Removing a point from a quadtree is similar to insertion but more complex.

- The point is deleted from the **leaf node’s list**.
- The algorithm then traverses **upward**, removing unnecessary splits.
- Nodes may be **collapsed** when they no longer meet the splitting criteria.

Floating-point comparisons require tolerance checks using the ``approx_equal`` helper function.
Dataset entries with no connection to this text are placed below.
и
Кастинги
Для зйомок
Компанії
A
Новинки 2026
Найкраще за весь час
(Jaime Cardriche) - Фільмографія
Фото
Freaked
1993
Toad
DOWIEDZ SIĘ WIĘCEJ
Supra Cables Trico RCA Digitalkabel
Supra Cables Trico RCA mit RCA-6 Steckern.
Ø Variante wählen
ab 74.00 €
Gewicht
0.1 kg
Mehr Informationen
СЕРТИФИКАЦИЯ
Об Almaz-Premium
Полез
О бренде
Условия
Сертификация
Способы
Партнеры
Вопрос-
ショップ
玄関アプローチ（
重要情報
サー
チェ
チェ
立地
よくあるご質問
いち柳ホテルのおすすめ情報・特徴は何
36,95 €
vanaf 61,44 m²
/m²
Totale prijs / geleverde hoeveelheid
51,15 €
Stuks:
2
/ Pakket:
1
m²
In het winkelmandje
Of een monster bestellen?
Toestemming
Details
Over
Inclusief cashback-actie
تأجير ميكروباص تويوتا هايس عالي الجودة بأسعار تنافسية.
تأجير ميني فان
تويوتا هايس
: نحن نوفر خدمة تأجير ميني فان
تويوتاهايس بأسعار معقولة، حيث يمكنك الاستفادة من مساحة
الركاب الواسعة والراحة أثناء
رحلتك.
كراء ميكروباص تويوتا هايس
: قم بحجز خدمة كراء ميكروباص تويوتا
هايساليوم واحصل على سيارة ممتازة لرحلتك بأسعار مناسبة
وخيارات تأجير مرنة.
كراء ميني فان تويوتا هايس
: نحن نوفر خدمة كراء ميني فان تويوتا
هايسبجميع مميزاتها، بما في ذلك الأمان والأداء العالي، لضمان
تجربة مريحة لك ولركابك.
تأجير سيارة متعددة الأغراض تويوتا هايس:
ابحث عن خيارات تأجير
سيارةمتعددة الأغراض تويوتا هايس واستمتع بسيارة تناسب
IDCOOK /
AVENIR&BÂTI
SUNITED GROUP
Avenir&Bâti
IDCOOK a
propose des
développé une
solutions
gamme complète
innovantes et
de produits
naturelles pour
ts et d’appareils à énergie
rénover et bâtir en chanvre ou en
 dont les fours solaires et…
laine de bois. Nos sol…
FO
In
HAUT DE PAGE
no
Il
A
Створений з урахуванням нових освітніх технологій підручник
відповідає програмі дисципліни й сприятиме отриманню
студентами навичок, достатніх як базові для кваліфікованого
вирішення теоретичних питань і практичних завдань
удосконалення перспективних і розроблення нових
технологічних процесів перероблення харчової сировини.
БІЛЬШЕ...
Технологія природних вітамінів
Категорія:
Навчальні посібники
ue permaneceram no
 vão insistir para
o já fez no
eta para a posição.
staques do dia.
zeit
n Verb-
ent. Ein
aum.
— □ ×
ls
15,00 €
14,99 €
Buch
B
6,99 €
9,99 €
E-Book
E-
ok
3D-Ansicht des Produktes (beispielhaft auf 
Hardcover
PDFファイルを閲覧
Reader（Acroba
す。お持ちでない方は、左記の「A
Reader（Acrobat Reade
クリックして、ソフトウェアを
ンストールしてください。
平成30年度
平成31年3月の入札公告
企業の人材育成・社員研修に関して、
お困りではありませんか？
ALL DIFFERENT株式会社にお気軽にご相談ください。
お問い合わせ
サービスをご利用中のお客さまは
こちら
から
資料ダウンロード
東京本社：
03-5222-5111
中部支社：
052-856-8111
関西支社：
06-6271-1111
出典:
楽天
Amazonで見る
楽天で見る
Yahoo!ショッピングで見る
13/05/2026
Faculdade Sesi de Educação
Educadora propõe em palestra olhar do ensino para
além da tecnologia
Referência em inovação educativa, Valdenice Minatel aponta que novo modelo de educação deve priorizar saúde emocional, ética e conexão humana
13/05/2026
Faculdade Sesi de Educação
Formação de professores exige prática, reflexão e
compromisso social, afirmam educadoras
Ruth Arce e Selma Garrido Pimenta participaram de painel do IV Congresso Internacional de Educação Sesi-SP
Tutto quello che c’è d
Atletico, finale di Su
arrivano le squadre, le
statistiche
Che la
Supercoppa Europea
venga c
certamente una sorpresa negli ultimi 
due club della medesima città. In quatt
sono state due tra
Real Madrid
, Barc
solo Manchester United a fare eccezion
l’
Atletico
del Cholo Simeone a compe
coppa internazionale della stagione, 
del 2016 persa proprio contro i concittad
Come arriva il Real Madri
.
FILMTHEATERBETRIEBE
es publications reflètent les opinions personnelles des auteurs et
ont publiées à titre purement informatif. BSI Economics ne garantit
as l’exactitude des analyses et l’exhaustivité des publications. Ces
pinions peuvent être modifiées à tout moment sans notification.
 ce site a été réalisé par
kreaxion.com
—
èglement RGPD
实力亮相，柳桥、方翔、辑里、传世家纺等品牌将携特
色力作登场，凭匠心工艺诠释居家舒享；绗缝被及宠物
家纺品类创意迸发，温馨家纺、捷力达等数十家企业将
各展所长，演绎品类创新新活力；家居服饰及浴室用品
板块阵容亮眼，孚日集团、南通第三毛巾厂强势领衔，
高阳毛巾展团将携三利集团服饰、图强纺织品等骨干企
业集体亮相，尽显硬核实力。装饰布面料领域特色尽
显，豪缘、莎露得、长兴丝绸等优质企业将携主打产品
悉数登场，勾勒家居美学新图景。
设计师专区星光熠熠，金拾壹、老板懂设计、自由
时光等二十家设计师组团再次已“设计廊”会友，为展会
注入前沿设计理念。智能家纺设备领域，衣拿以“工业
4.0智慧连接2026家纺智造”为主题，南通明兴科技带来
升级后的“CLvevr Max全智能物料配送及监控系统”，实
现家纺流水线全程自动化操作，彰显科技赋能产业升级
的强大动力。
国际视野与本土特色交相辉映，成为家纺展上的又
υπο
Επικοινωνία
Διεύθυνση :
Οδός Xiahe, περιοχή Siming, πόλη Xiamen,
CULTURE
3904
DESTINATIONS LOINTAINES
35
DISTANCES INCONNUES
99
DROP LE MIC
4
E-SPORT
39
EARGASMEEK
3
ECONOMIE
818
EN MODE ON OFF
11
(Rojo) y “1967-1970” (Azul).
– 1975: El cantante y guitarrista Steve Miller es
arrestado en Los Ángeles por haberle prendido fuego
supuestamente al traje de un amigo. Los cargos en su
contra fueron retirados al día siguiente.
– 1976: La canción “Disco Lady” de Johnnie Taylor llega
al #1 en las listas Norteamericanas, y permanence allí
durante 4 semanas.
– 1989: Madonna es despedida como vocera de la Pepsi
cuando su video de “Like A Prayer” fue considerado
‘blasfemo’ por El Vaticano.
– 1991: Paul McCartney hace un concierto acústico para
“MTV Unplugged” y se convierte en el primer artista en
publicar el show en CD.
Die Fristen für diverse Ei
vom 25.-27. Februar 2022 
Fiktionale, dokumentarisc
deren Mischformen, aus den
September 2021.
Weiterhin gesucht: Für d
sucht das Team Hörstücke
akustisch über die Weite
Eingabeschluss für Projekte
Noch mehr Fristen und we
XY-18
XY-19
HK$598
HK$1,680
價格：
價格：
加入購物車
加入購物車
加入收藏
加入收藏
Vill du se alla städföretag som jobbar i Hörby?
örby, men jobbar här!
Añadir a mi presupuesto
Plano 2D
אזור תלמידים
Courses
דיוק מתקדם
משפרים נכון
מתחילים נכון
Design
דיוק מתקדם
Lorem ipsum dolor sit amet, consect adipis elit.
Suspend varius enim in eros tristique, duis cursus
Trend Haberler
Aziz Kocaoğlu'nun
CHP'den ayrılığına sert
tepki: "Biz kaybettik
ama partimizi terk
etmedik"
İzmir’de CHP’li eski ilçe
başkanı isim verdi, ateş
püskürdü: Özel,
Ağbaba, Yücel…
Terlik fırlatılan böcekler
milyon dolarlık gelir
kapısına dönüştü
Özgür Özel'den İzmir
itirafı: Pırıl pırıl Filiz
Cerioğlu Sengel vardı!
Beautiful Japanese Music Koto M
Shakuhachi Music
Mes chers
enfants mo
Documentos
**Node Collapse Algorithm:**

::

    QuadTreeNodeCollapse(node):
        IF node.is_leaf:
            return node.points
        FOR each child:
            IF child != null:
                sub_pts = QuadTreeNodeCollapse(child)
                append sub_pts to node.points
                child = null
        node.is_leaf = True
        return node.points

**Deletion Process:**

1. Verify the point lies within the tree’s spatial bounds.  
2. Search recursively for the point.  
3. When found, remove it from the leaf node.  
4. Update the ``num_points`` and collapse nodes if needed.  

**Key Operations:**

- **Recursive Search:** Finds the node containing the target point.  
- **Deletion:** Removes the first matching point using approximate equality.  
- **Collapse:** Combines children into a single leaf node if they no longer justify subdivision.  

Searching Uniform QuadTrees
------------------------------

The quadtree search begins at the **root node** and recursively explores potential regions that may contain a **closer neighbor** than the current candidate.

**Process Overview:**

1. **Start at the root** with a dummy candidate of infinite distance.
2. **Check node compatibility:**  
   - Determine if the node could contain a point closer than the current best.
3. **Internal Node:** Recursively search child nodes.
4. **Leaf Node:** Compare target distance to all contained points.
5. **Prune branches:** Skip subtrees that cannot contain a closer point.

**Distance Calculation:**

For a point ``(x, y)`` and node bounds ``[xmin, xmax] × [ymin, ymax]``:

::

    if x < xmin → xdist = xmin - x
    if xmin ≤ x ≤ xmax → xdist = 0
    if x > xmax → xdist = x - xmax

    if y < ymin → ydist = ymin - y
    if ymin ≤ y ≤ ymax → ydist = 0
    if y > ymax → ydist = y - ymax

The **minimum distance** to the node = ``sqrt(xdist² + ydist²)``.

**Search Optimization:**

- **Prioritize quadrants** closest to the query point.
- **Prune quadrants** where the minimum possible distance exceeds the best found distance.
- **Skip empty nodes** (null children) automatically.

**Result:**
The nearest-neighbor search efficiently narrows down candidates, exploring only nodes that could contain closer points and pruning irrelevant regions.

---


Nearest-Neighbor Search in Quadtrees
====================================

* Uses recursive search similar to other tree-based structures.
* Employs *best_dist* parameter to prune branches.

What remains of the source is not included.